Dr. Gerald Bernstein, an endocrinologist and coordinator of the Friedman Diabetes Program at Lenox Hill Hospital in New York City, said that when people with diabetes don’t rigidly control their blood sugar levels, tiny blood vessels in the brain can be affected.
Using data from the Taiwan National Health Insurance Research Database, the study authors pulled records on almost 2,600 children and adolescents with type 1 diabetes, and a comparison group of 26,600 people without a type 1 diagnosis.
Children with type 1 diabetes were about 10 years old, while youngsters in the comparison group were about 11 years old, on average.
Each child in the study group was matched with 10 control-group children for factors including sex, and whether they lived in an urban or rural area.
In kids with type 1 diabetes, the risk of developing epilepsy, after adjusting for other factors that might affect the results, appeared to be 2.84 times higher than in people without diabetes.
Children in the study group with intellectual disabilities were also much more likely to develop epilepsy, the study found.
The study authors acknowledged several limitations with the study. The insurance database, for one, didn’t provide information on lifestyle habits, body mass index, physical activity, socioeconomic status and family history. The lack of that information could have skewed the results.
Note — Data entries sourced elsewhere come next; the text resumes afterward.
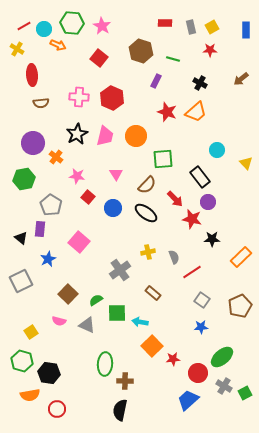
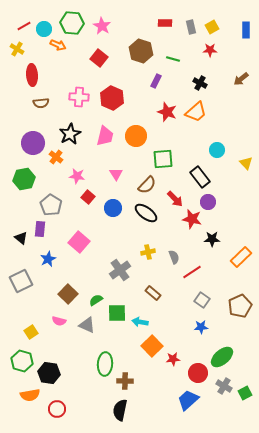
black star at (77, 134): moved 7 px left
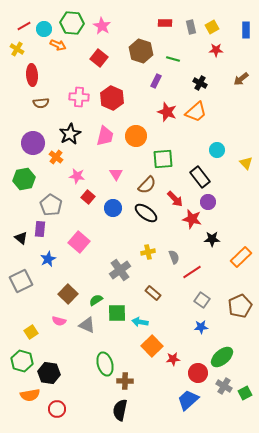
red star at (210, 50): moved 6 px right
green ellipse at (105, 364): rotated 20 degrees counterclockwise
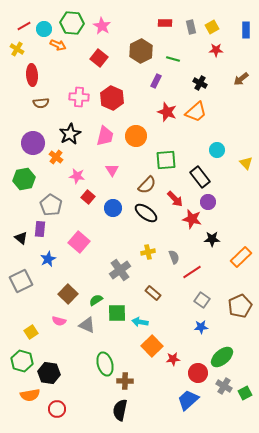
brown hexagon at (141, 51): rotated 15 degrees clockwise
green square at (163, 159): moved 3 px right, 1 px down
pink triangle at (116, 174): moved 4 px left, 4 px up
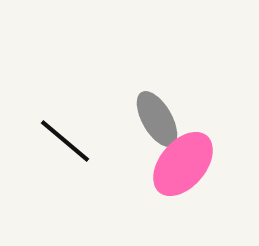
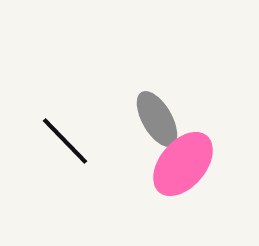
black line: rotated 6 degrees clockwise
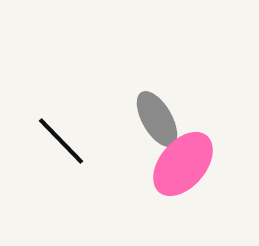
black line: moved 4 px left
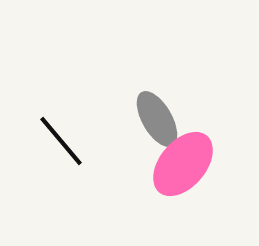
black line: rotated 4 degrees clockwise
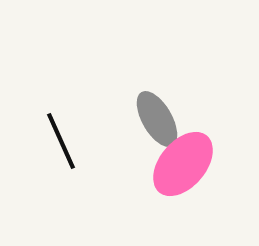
black line: rotated 16 degrees clockwise
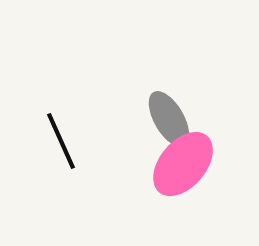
gray ellipse: moved 12 px right
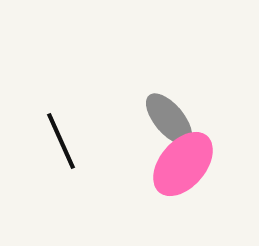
gray ellipse: rotated 10 degrees counterclockwise
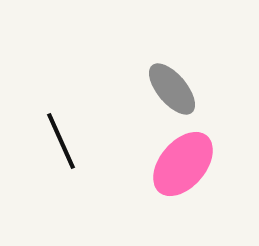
gray ellipse: moved 3 px right, 30 px up
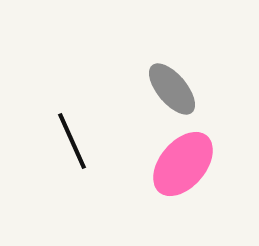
black line: moved 11 px right
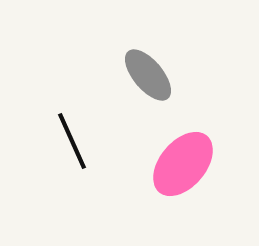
gray ellipse: moved 24 px left, 14 px up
While there may be some connection between type 1 diabetes and epilepsy, the authors concluded that further study is needed.
Based on this study alone, there’s no reason to screen every child and adolescent with type 1 diabetes for epilepsy, Stevens said.
“It would create unnecessary stress and unnecessary testing,” he said.
What parents should do is advocate for the most contemporary management of type 1 diabetes from its onset, Bernstein added. That includes the use of continuous glucose monitoring and insulin pumps, which insurance doesn’t always cover, he said.
With the advantage of those technologies, people might maintain much tighter blood-sugar control over time, he explained.
Findings from the new study were released online March 31 in the journal Diabetologia.